Pixel coordinate grounding data:
<<<<
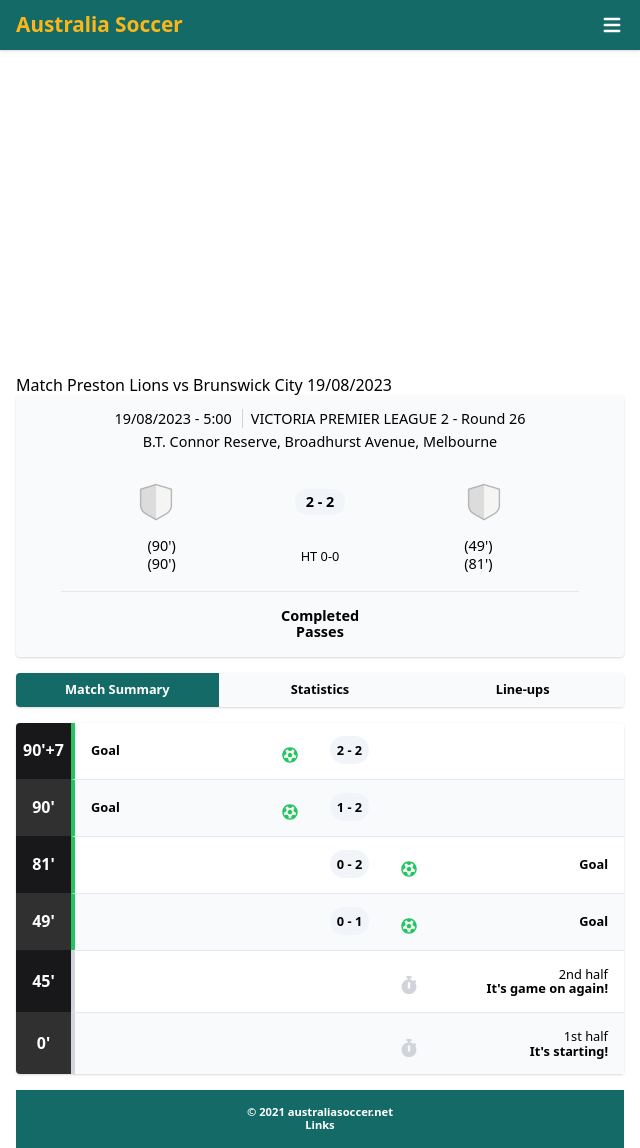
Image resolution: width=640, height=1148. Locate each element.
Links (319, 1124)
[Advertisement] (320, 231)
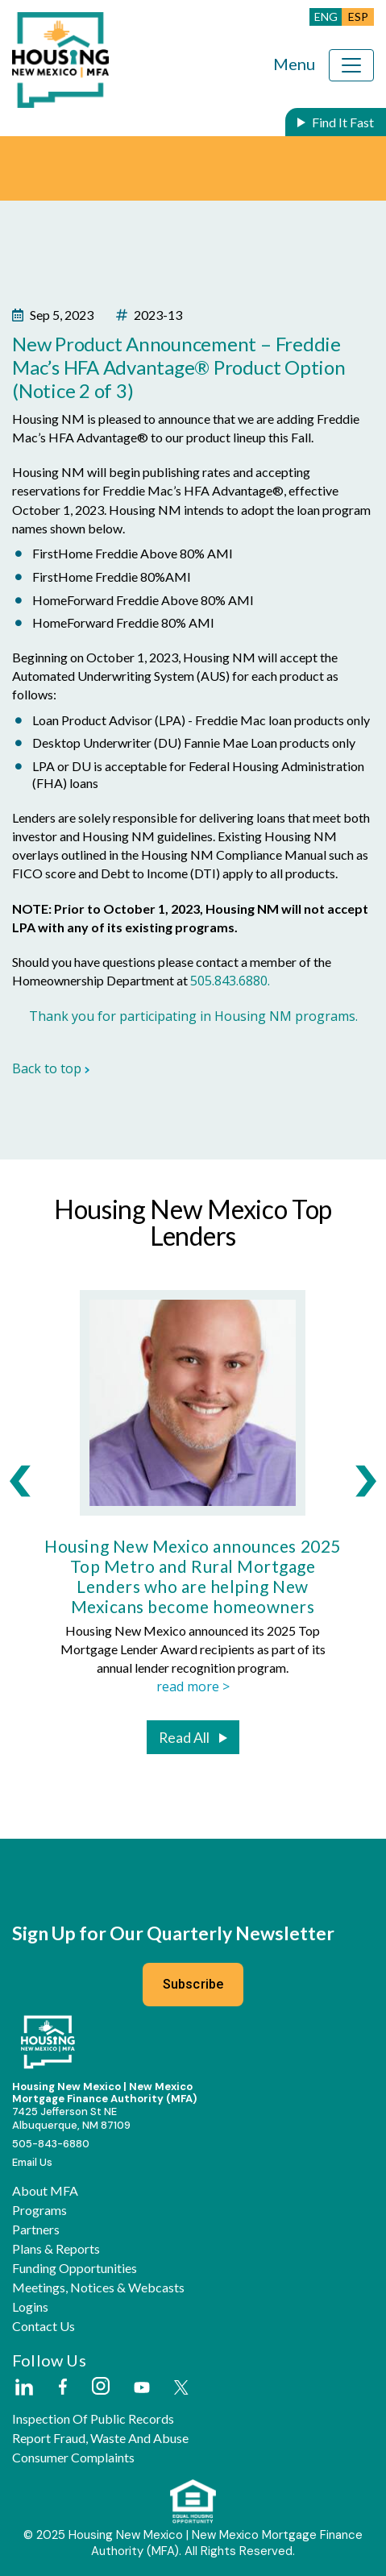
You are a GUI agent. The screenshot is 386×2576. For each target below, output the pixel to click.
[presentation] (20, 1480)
>>>>
Assignment> Produce a verbatim copy of every entry, excluding pictures.

Answer to this task>
Image resolution: width=640, height=1148. Locate each element.
Links (319, 1124)
[Advertisement] (320, 231)
You are a GUI agent. The screenshot is 386×2576. For each target below, output the pixel to click.
[presentation] (20, 1480)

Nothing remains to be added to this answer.